# Colonoscopy Journal:



## FishingCop (Apr 25, 2015)

I called my friend Andy Sable, a gastroenterologist, to make an appointment for a colonoscopy.

A few days later, in his office, Andy showed me a color diagram of the colon, a lengthy organ that appears to go all over the place, at one point passing briefly through Minneapolis.

Then Andy explained the colonoscopy procedure to me in a thorough, reassuring and patient manner.

I nodded thoughtfully, but I didn't really hear anything he said, because my brain was shrieking, 'HE'S GOING TO STICK A TUBE 17,000 FEET UP YOUR BEHIND!'

I left Andy's office with some written instructions, and a prescription for a product called 'MoviPrep,' which comes in a box large enough to hold a microwave oven. I will discuss MoviPrep in detail later; for now suffice it to say that we must never allow it to fall into the hands of America 's enemies.

I spent the next several days productively sitting around being nervous.

Then, on the day before my colonoscopy, I began my preparation. In accordance with my instructions, I didn't eat any solid food that day; all I had was chicken broth, which is basically water, only with less flavor.

Then, in the evening, I took the MoviPrep. You mix two packets of powder together in a one-liter plastic jug, then you fill it with lukewarm water. (For those unfamiliar with the metric system, a liter is about 32 gallons). Then you have to drink the whole jug.
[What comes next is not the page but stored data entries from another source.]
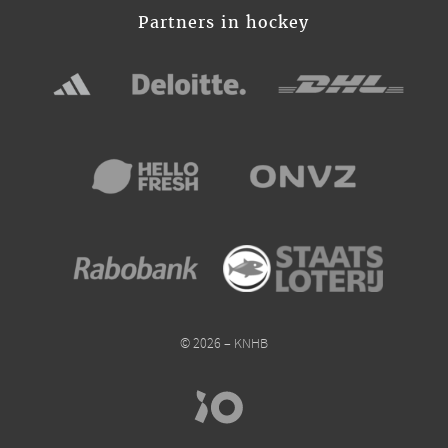
Partners in hockey
© 2026 – KNHB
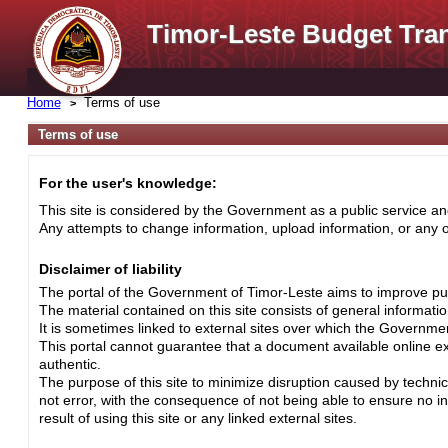
Timor-Leste Budget Tra
Home
Terms of use
Terms of use
For the user's knowledge:
This site is considered by the Government as a public service and
Any attempts to change information, upload information, or any ot
Disclaimer of liability
The portal of the Government of Timor-Leste aims to improve pub
The material contained on this site consists of general informati
It is sometimes linked to external sites over which the Governme
This portal cannot guarantee that a document available online exa
authentic.
The purpose of this site to minimize disruption caused by techni
not error, with the consequence of not being able to ensure no i
result of using this site or any linked external sites.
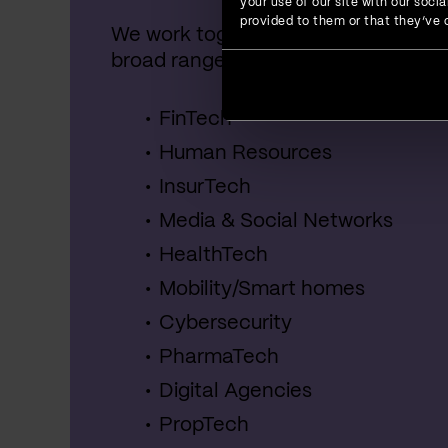
your use of our site with our soc
provided to them or that they’ve c
We work together with startups, SME
broad range of industries, including:
FinTech
Human Resources
InsurTech
Media & Social Networks
HealthTech
Mobility/Smart homes
Cybersecurity
PharmaTech
Digital Agencies
PropTech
This takes about an hour, because MoviPrep tastes - and here I am being kind - like a mixture of goat spit and urinal cleanser, with just a hint of lemon.
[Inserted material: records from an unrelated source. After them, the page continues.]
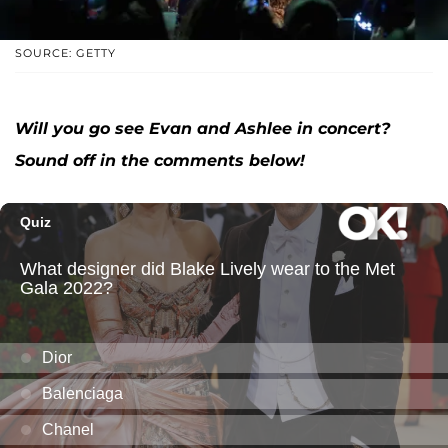
SOURCE: GETTY
Will you go see Evan and Ashlee in concert?
Sound off in the comments below!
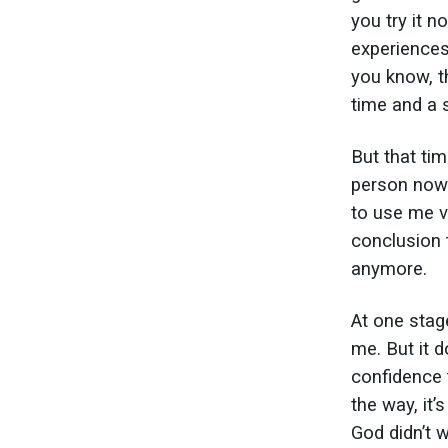
you try it n
experiences
you know, t
time and a s
But that tim
person now. 
to use me ve
conclusion t
anymore.
At one stage
me. But it 
confidence 
the way, it’
God didn’t 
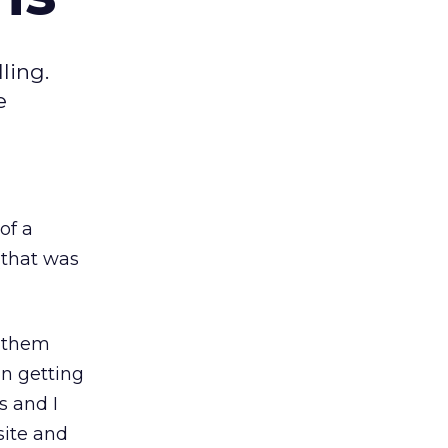
ling.
e
of a
(that was
s them
in getting
s and I
site and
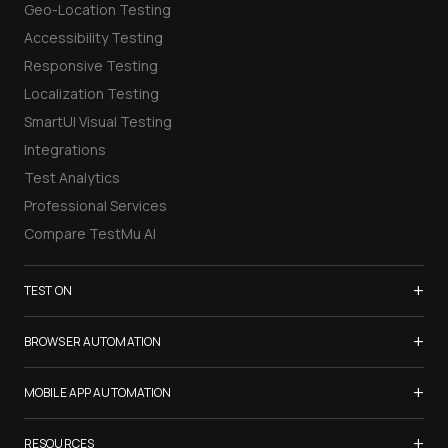
Geo-Location Testing
Accessibility Testing
Responsive Testing
Localization Testing
SmartUI Visual Testing
Integrations
Test Analytics
Professional Services
Compare TestMu AI
+
TEST ON
Samsung Galaxy S26
+
BROWSER AUTOMATION
iPhone 17
Selenium Testing
+
List of Browsers
MOBILE APP AUTOMATION
Selenium Grid
List of Real Devices
Appium Testing
+
Cypress Testing
RESOURCES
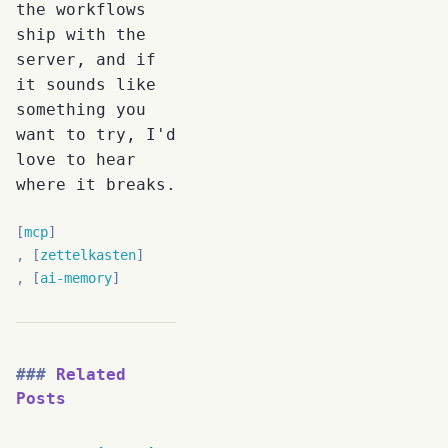
the workflows
ship with the
server, and if
it sounds like
something you
want to try, I'd
love to hear
where it breaks.
mcp
zettelkasten
ai-memory
Related
Posts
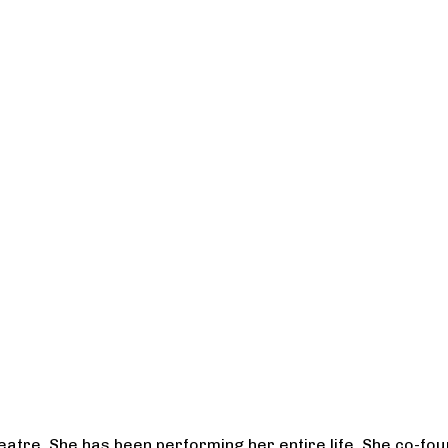
heatre. She has been performing her entire life. She co-f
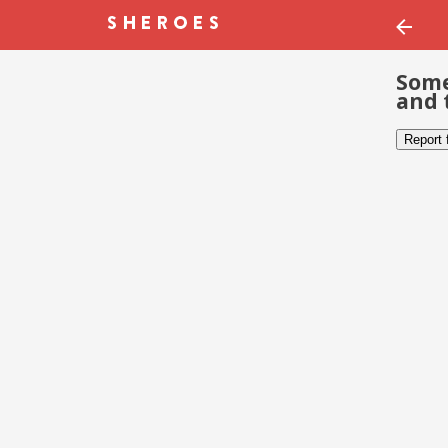
Some
and 
Report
The instructions for MoviPrep, clearly written by somebody with a great sense of humor, state that after you drink it, 'a loose, watery bowel movement may result.'

This is kind of like saying that after you jump off your roof, you may experience contact with the ground.
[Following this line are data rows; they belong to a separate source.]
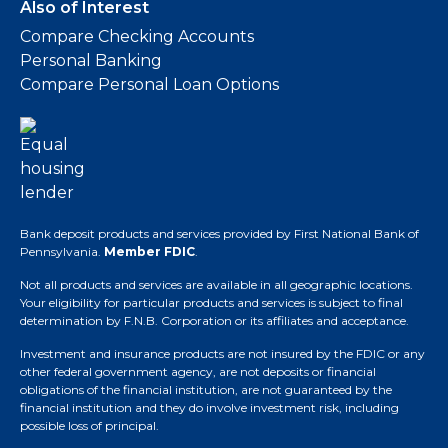
Also of Interest
Compare Checking Accounts
Personal Banking
Compare Personal Loan Options
Bank deposit products and services provided by First National Bank of
Pennsylvania.
Member FDIC
.
Not all products and services are available in all geographic locations.
Your eligibility for particular products and services is subject to final
determination by F.N.B. Corporation or its affiliates and acceptance.
Investment and insurance products are not insured by the FDIC or any
other federal government agency, are not deposits or financial
obligations of the financial institution, are not guaranteed by the
financial institution and they do involve investment risk, including
possible loss of principal.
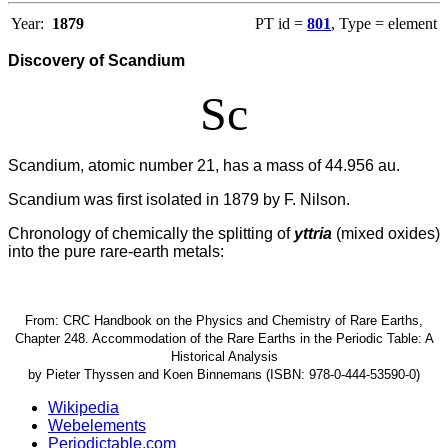
Year:
1879
PT id =
801
, Type = element
Discovery of Scandium
Sc
Scandium, atomic number 21, has a mass of 44.956 au.
Scandium was first isolated in 1879 by F. Nilson.
Chronology of chemically the splitting of
yttria
(mixed oxides)
into the pure rare-earth metals:
From: CRC Handbook on the Physics and Chemistry of Rare Earths,
Chapter 248. Accommodation of the Rare Earths in the Periodic Table: A
Historical Analysis
by Pieter Thyssen and Koen Binnemans (ISBN: 978-0-444-53590-0)
Wikipedia
Webelements
Periodictable.com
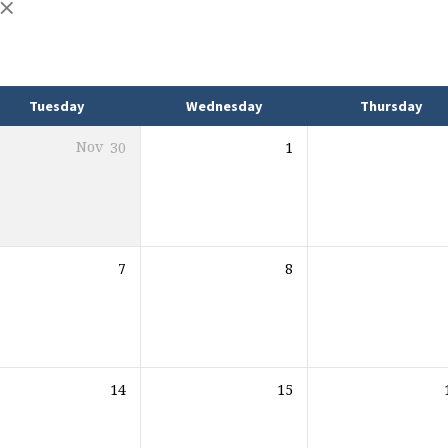
Tuesday
Wednesday
Thursday
Nov
30
1
7
8
14
15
MoviPrep is a nuclear laxative. I don't want to be too graphic, here, but, have you ever seen a space-shuttle launch? This is pretty much the MoviPrep experience, with you as the shuttle. There are times when you wish the commode had a seat belt. You spend al hours pretty much confined to the bathroom, spurting violently. You eliminate everything. And then, when you figure you must be totally empty, you have to drink another liter of MoviPrep, at which point, as far as I can tell, your bowels travel into the future and start eliminating food that you have not even eaten yet.

After an action-packed evening, I finally got to sleep.

The next morning my wife drove me to the clinic. I was very nervous. Not only was I worried about the procedure, but I had been experiencing occasional return bouts of MoviPrep spurtage. I was thinking, 'What if I spurt on Andy?' How do you apologize to a friend for something like that? Flowers would not be enough.

At the clinic I had to sign many forms acknowledging that I understood and totally agreed with whatever the heck the forms said. Then they led me to a room full of other colonoscopy people, where I went inside a little curtained space and took off my clothes and put on one of those hospital garments designed by sadist perverts, the kind that, when you put it on, makes you feel even more naked than when you are actually naked...

Then a nurse named Eddie put a little needle in a vein in my left hand. Ordinarily I would have fainted, but Eddie was very good, and I was already lying down. Eddie also told me that some people put vodka in their MoviPrep.

At first I was ticked off that I hadn't thought of this, but then I pondered what would happen if you got yourself too tipsy to make it to the bathroom, so you were staggering around in full Fire Hose Mode. You would have no choice but to burn your house.

When everything was ready, Eddie wheeled me into the procedure room, where Andy was waiting with a nurse and an anesthesiologist. I did not see the 17,000-foot tube, but I knew Andy had it hidden around there somewhere. I was seriously nervous at this point.

Andy had me roll over on my left side, and the anesthesiologist began hooking something up to the needle in my hand.

There was music playing in the room, and I realized that the song was 'Dancing Queen' by ABBA. I remarked to Andy that, of all the songs that could be playing during this particular procedure, 'Dancing Queen' had to be the least appropriate.

'You want me to turn it up?' said Andy, from somewhere behind me.

'Ha ha,' I said. And then it was time, the moment I had been dreading for more than a decade. If you are squeamish, prepare yourself, because I am going to tell you, in explicit detail, exactly what it was like.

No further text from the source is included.